** Opening Information block **

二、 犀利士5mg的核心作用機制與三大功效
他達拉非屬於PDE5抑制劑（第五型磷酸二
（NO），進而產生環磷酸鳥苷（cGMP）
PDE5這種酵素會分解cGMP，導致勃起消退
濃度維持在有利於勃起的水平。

** Closing Information block **

## Exercise directions
Copy each record exactly, leaving nothing out.

## Written answer
二、 犀利士5mg的核心作用機制與三大功效
他達拉非屬於PDE5抑制劑（第五型磷酸二
（NO），進而產生環磷酸鳥苷（cGMP）
PDE5這種酵素會分解cGMP，導致勃起消退
濃度維持在有利於勃起的水平。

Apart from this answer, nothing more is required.